Lidando com o novo
produção de material didático
para a leitura em E/LE

Ana Elizabeth Dreon de Albuquerque (UERJ)

Há alguns anos lido com a Prática de Ensino de Língua Espanhola como Língua Estrangeira na UERJ e o relato a seguir estará baseado nessa experiência.

Durante o segundo período de Prática, denominada Prática IV, os alunos recebem um conjunto de tarefas a serem realizadas durante a vigência da disciplina. Dentre essas tarefas, há o trabalho com textos e, mais especificamente, com a produção de material didático visando a compreensão leitora.

Antes, porém, de os alunos iniciarem suas tarefas, há um conjunto de aulas teóricas em que busco dar embasamento para que se compreenda o tipo de trabalho que deverá ser desenvolvido.

Além dessa parte teórica, discute-se sobre o material presente em livros didáticos, seja para alertar quanto aos problemas existentes, seja para mostrar trabalhos bem desenvolvidos nessa área e que deveriam servir como exemplos a serem seguidos, como é o caso do livro Síntesis da SGEL.

Essa pausa para a reflexão, no entanto, nem sempre alcança o seu objetivo, que é o de elaborar um bom material que possa ser utilizado em sala de aula. Na maioria das vezes, o que se vê é a busca pelo mais fácil:

a) perguntas que são absurdas.

b) perguntas com respostas óbvias;

c) perguntas puramente gramaticais (e para as quais o texto é desnecessário); ou

d) perguntas que escapam ao texto, ou seja, que buscam saber a opinião do leitor sobre o assunto.
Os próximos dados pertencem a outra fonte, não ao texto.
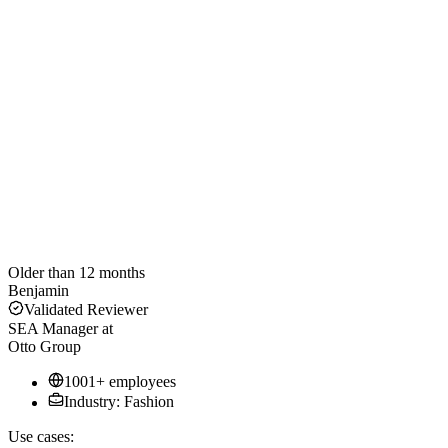
Older than 12 months
Benjamin
Validated Reviewer
SEA Manager
at
Otto Group
1001+ employees
Industry: Fashion
Use cases: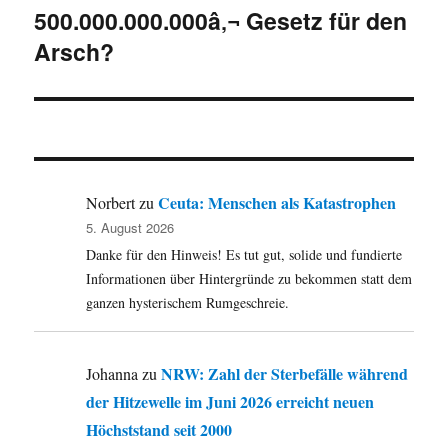
500.000.000.000â‚¬ Gesetz für den
Nächster
Arsch?
Beitrag:
Ceuta: Menschen als Katastrophen
Norbert
zu
5. August 2026
Danke für den Hinweis! Es tut gut, solide und fundierte
Informationen über Hintergründe zu bekommen statt dem
ganzen hysterischem Rumgeschreie.
NRW: Zahl der Sterbefälle während
Johanna
zu
der Hitzewelle im Juni 2026 erreicht neuen
Höchststand seit 2000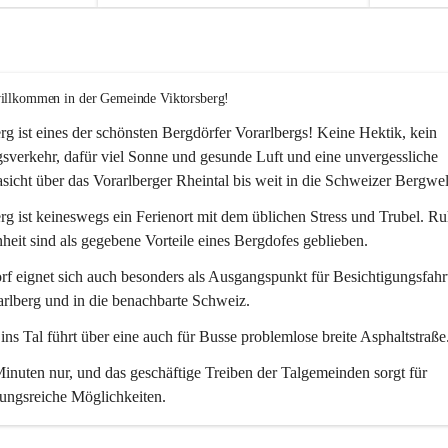
willkommen in der Gemeinde Viktorsberg!
rg ist eines der schönsten Bergdörfer Vorarlbergs! Keine Hektik, kein 
verkehr, dafür viel Sonne und gesunde Luft und eine unvergessliche 
icht über das Vorarlberger Rheintal bis weit in die Schweizer Bergwel
rg ist keineswegs ein Ferienort mit dem üblichen Stress und Trubel. R
eit sind als gegebene Vorteile eines Bergdofes geblieben. 
f eignet sich auch besonders als Ausgangspunkt für Besichtigungsfahrt
rlberg und in die benachbarte Schweiz. 
ns Tal führt über eine auch für Busse problemlose breite Asphaltstraße.
nuten nur, und das geschäftige Treiben der Talgemeinden sorgt für 
ungsreiche Möglichkeiten.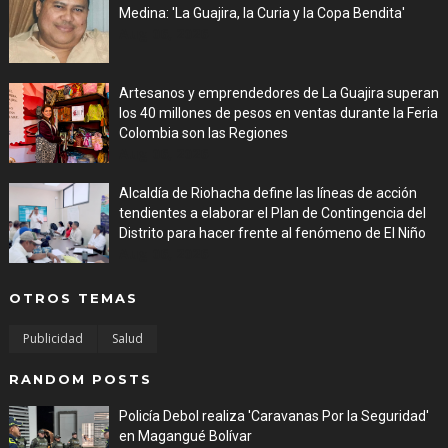
Medina: 'La Guajira, la Curia y la Copa Bendita'
Aug 06, 2026
Artesanos y emprendedores de La Guajira superan
los 40 millones de pesos en ventas durante la Feria
Colombia son las Regiones
Aug 06, 2026
Alcaldía de Riohacha define las líneas de acción
tendientes a elaborar el Plan de Contingencia del
Distrito para hacer frente al fenómeno de El Niño
Aug 06, 2026
OTROS TEMAS
Publicidad
Salud
RANDOM POSTS
Policía Debol realiza 'Caravanas Por la Seguridad'
en Magangué Bolívar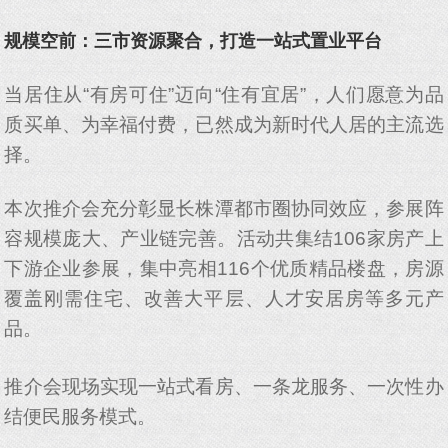
规模空前：三市资源聚合，打造一站式置业平台
当居住从“有房可住”迈向“住有宜居”，人们愿意为品
质买单、为幸福付费，已然成为新时代人居的主流选
择。
本次推介会充分彰显长株潭都市圈协同效应，参展阵
容规模庞大、产业链完善。活动共集结106家房产上
下游企业参展，集中亮相116个优质精品楼盘，房源
覆盖刚需住宅、改善大平层、人才安居房等多元产
品。
推介会现场实现一站式看房、一条龙服务、一次性办
结便民服务模式。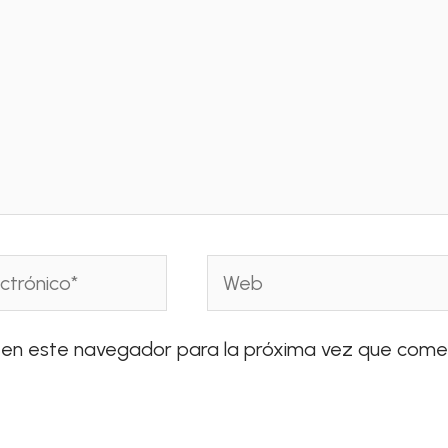
Web
 en este navegador para la próxima vez que come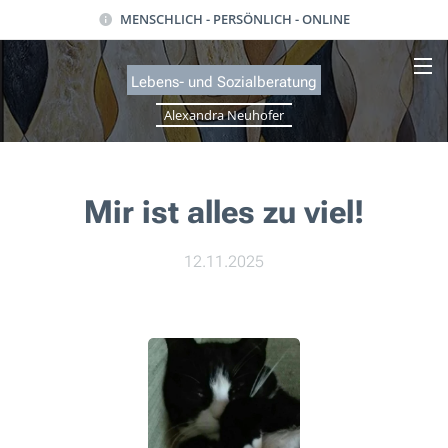
MENSCHLICH - PERSÖNLICH - ONLINE
Lebens- und Sozialb
eratung
Alexandra Neuhofer
Mir ist alles zu viel!
12.11.2025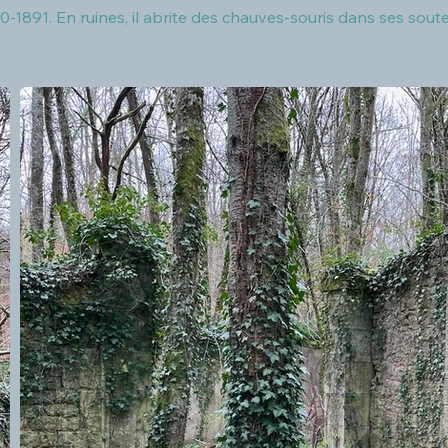
-1891. En ruines, il abrite des chauves-souris dans ses soute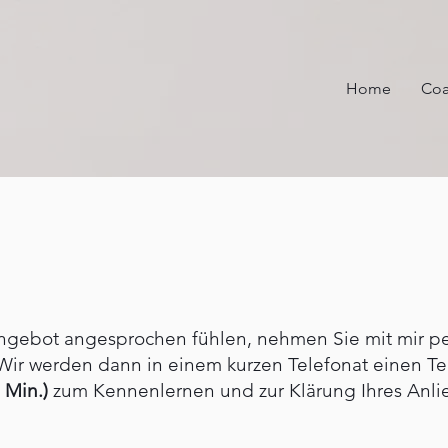
Home
Coa
gebot angesprochen fühlen, nehmen Sie mit mir per
 Wir werden dann in einem kurzen Telefonat einen Te
 Min.)
zum Kennenlernen und zur Klärung Ihres Anli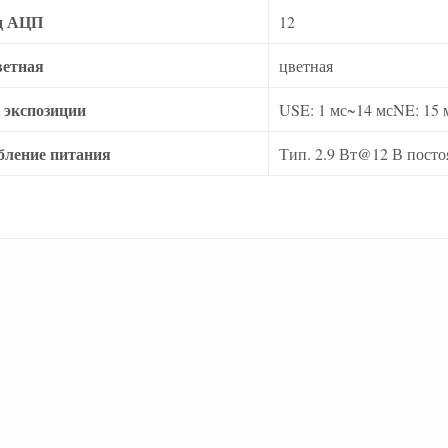
д АЦП
12
ветная
цветная
 экспозиции
USE: 1 мс~14 мсNE: 15 
бление питания
Тип. 2.9 Вт@12 В посто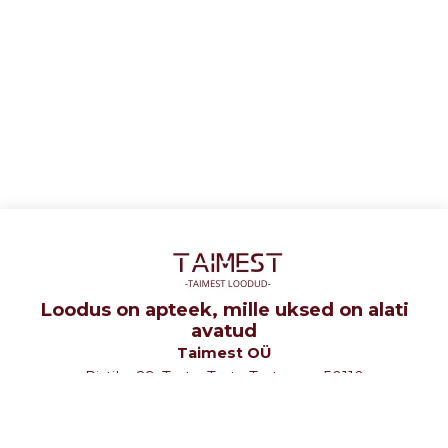
Loodus on apteek, mille uksed on alati
avatud
Taimest OÜ
Ristiku 29, Tartu, Tartu Tartumaa 50110
tel: +372 5107580
e-mail: info@taimest.ee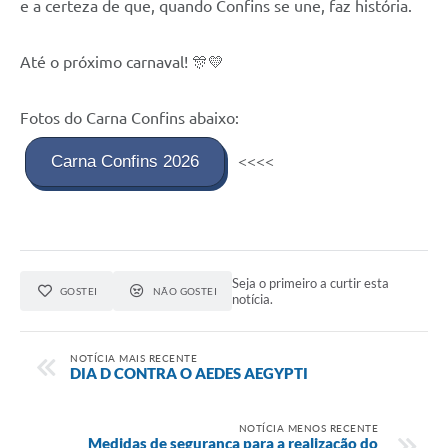
e a certeza de que, quando Confins se une, faz história.
Até o próximo carnaval! 🎊💛
Fotos do Carna Confins abaixo:
Carna Confins 2026
<<<<
Seja o primeiro a curtir esta
GOSTEI
NÃO GOSTEI
notícia.
NOTÍCIA MAIS RECENTE
DIA D CONTRA O AEDES AEGYPTI
NOTÍCIA MENOS RECENTE
Medidas de segurança para a realização do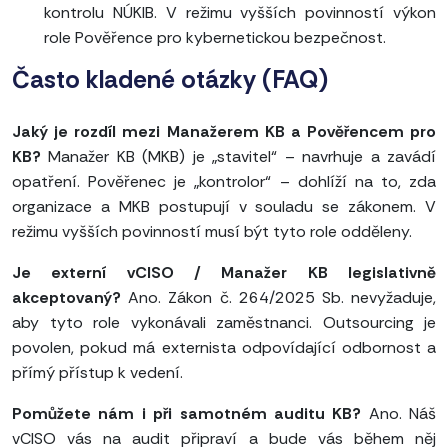
kontrolu NÚKIB. V režimu vyšších povinností výkon
role Pověřence pro kybernetickou bezpečnost.
Často kladené otázky (FAQ)
Jaký je rozdíl mezi Manažerem KB a Pověřencem pro
KB?
Manažer KB (MKB) je „stavitel“ – navrhuje a zavádí
opatření. Pověřenec je „kontrolor“ – dohlíží na to, zda
organizace a MKB postupují v souladu se zákonem. V
režimu vyšších povinností musí být tyto role odděleny.
Je externí vCISO / Manažer KB legislativně
akceptovaný?
Ano. Zákon č. 264/2025 Sb. nevyžaduje,
aby tyto role vykonávali zaměstnanci. Outsourcing je
povolen, pokud má externista odpovídající odbornost a
přímý přístup k vedení.
Pomůžete nám i při samotném auditu KB?
Ano. Náš
vCISO vás na audit připraví a bude vás během něj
O fato é que, para muitos dos alunos, o novo é uma barreira a ser vencida. E é novo porque não é o que se vê na maioria dos livros didáticos, ainda que o trabalho baseado na leitura interativa já exista há mais de 10 anos.

A justificativa para preparar um material com problemas, em geral, é coincidente entre os vários alunos: ”é o que há nos livros didáticos”; “só sei fazer desse jeito”; “acho difícil fazer diferente”; “todo mundo faz assim”, ou algo semelhante.

São argumentos interessantes, até porque se baseiam no que conhecem, no que já viram. Mas como tais argumentos não justificam os equívocos cometidos e devido ao fato de o trabalho a ser realizado corresponder a uma avaliação (nota), os alunos se predispõem a melhorar o que produziram.

Essa não é uma tarefa simples. Nem para eles que terão de reconstruir o que fizeram nem para mim, que terei de ler e reler o trabalho, apontar os problemas e indicar possíveis alterações, sem que isso se torne uma produção minha.

O meu papel é o de fazer crítica construtiva; é o de tentar tornar evidente porque determinadas perguntas propostas não condizem com a proposta de compreensão leitora. É fazer com que o aluno-mestre perceba a fragilidade da sua pergunta, que muitas vezes independe do texto para ser respondida. É lembrá-lo do fato de a leitura do título ou do resumo ou a presença de uma foto, aliada à inferência e ao uso de estratégias, ajudam o leitor a responder a certas questões mal elaboradas sem que tenha de se ater ao texto.

Ora, se o objetivo é avaliar a compreensão do texto, de que serve uma pergunta que não irá avaliar? Ou seja, vale a pena fazer uma pergunta apenas para constar?

Para que se entenda melhor o que estou dizendo, apresentarei alguns exemplos de tipos de questões elaboradas por alunos, antes de terem sido refeitas:

Questões absurdas ou
“Se fazem por aí, por que eu não posso fazer?”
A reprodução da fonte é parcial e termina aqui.